To evaluate the performance of our method in comparison to previous registration approaches we performed two series of experiments. In the first we evaluate the performance of our method in a challenging multimodal setting: the registration of IVUS-Histology images, using the dataset from [7]. In the second, we use T1-T2 images from the IXI DatasetFootnote 1 to evaluate the capture range of our method, where we measure the registration accuracy for varying initial displacements between the fixed and moving image. This experiment shows the robustness of our method to different initial conditions.

In both cases, we compare our method to the widely used Normalized Mutual Information (NMI) [16] optimized using a gradient descent optimizer and with the Modality Independent Neighborhood Descriptor (MIND) [3] coupled with the Gauss-Newton optimization suggested by the authors.

In all the experiments we used forests consisting of 40 trees, keeping the top 10 best trees during testing. We evaluated 1000 possible splits per node and grew the trees to a maximum depth of 15, stopping earlier if not enough samples reached one of the child nodes. We limited the size of the offsets and the boxes in the feature space to half of the image size. To optimise the scale of these features we used the scale adaptive forest training approach presented in [12].

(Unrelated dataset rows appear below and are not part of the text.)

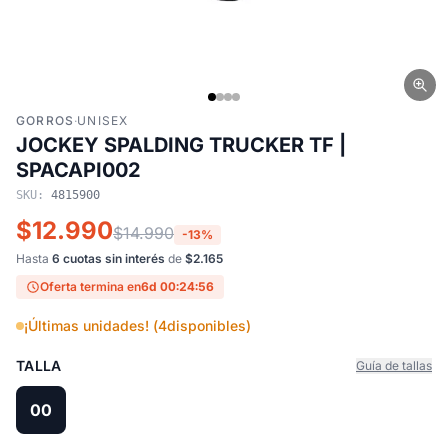
GORROS
·
UNISEX
JOCKEY SPALDING TRUCKER TF |
SPACAPI002
SKU:
4815900
$12.990
$14.990
-13%
Hasta
6 cuotas sin interés
de
$2.165
Oferta termina en
6d 00:24:56
¡Últimas unidades! (
4
disponibles)
TALLA
Guía de tallas
00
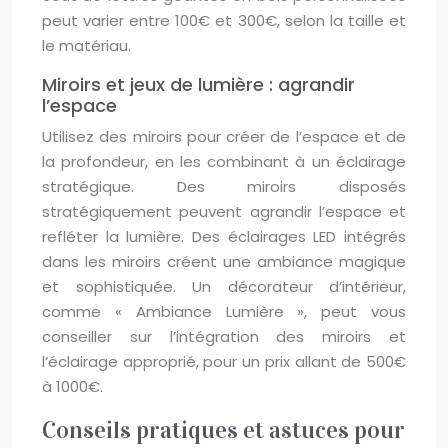
peut varier entre 100€ et 300€, selon la taille et
le matériau.
Miroirs et jeux de lumière : agrandir
l’espace
Utilisez des miroirs pour créer de l’espace et de
la profondeur, en les combinant à un éclairage
stratégique. Des miroirs disposés
stratégiquement peuvent agrandir l’espace et
refléter la lumière. Des éclairages LED intégrés
dans les miroirs créent une ambiance magique
et sophistiquée. Un décorateur d’intérieur,
comme « Ambiance Lumière », peut vous
conseiller sur l’intégration des miroirs et
l’éclairage approprié, pour un prix allant de 500€
à 1000€.
Conseils pratiques et astuces pour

3.1 IVUS-Histology Deformable Registration

In this experiment we tackled the registration between 10 Intravascular Ultrasound images (IVUS) and histological slices. We used the method in [7] [8] to obtain the initial set of aligned images needed for training. For evaluation we performed deformable registrations using our method and we compare to MI and MIND by measuring the overlap (DICE) of segmented stenosis regions both in IVUS and the histology images. For all methods we use the same 3rd-order b-spline parametrization with 5 nodes per dimension.

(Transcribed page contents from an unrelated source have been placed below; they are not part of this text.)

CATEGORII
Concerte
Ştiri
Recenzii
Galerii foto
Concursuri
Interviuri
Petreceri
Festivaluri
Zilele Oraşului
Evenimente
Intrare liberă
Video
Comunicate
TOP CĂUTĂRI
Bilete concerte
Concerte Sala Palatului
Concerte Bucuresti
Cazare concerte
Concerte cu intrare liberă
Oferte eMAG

During training we split the dataset in 2 groups of 5 images and perform cross validation. The final registration results are shown in Fig. 3. This dataset is particularly challenging because the underlying assumptions of most similarity metrics, like local structural similarities or relationships between statistics on the intensities of the images, are not verified. The methods we used for comparison therefore presented high registration errors for the IVUS-Histology pairs. Our supervised approach, on the other hand, was capable to register the images thanks to prior knowledge and the non-local context of each point.

3.2 Capture Range

To test the capture range, we take a set of 10 prealigned T1-T2 image pairs from the IXI dataset splitting them in 2 groups of 5 images for cross validation. For each image pair we apply a rigid transformation to one of the images and then we find the transformation that brings it back into alignment. The applied transformations were in the range of \(\pm 100 \) mm for translations along each axis and \(\pm \pi /2\) radians for rotations. We repeat this procedure 20 times per image with different transformations for a total of 200 registration evaluations.

The results of this experiment can be seen in Fig. 3. Each point in the plot corresponds to the registration of a pair of images. We can clearly observe that our method presents a larger capture range than the metrics we compared with. Note that there is a breaking point where MIND and MI start to fail, as these metrics tend to underperform when the overlap between images is small and no local structure can be used to evaluate the metrics reliably. Our method on the other hand, was able to register the images even when they had no overlap, thanks to the prior knowledge and the use of context aware features which together to pull the optimizer in the right direction. Additionally, our method was able to converge in a smaller number of iterations (5) compared to NMI (\(\sim 250\) gradient ascent iterations) and MIND (16 iterations). In terms of computational time our method performed each registration in an average of \(\sim \)10 s compared to \(\sim \)200 s for NMI and \(\sim \)35 s for MIND. The faster convergence can be attributed to the smoothness of our parameter updates in comparison to the updates estimated using the derivative of NMI (see Fig. 2). In this way, we are entitled to use a more aggressive step size without a decrease on the final registration error and depend less on the initial misalignment between images.

4 Conclusions

We present a novel approach to the problem of multimodal registration, which combines supervised regression with simple gradient-based optimizers. Supervised regression let us infer motion from changes in the visual appearance of the images to be registered. In this way, it is no longer necessary to rely on prior assumptions about local appearance correlations. Although our method requires the use of aligned images for training, we have observed that the required amount of training images to achieve good results is reasonably small (not more than 5 images in each case). Building datasets with aligned multimodal images requires additional effort, but this extra effort can be justified in cases where other metrics are not sufficient or when a large dataset of similar images has to be registered. For more common scenarios (such as multimodal MR registration), our method produces registrations with comparable accuracy to other similarities but with faster convergence and a larger capture range.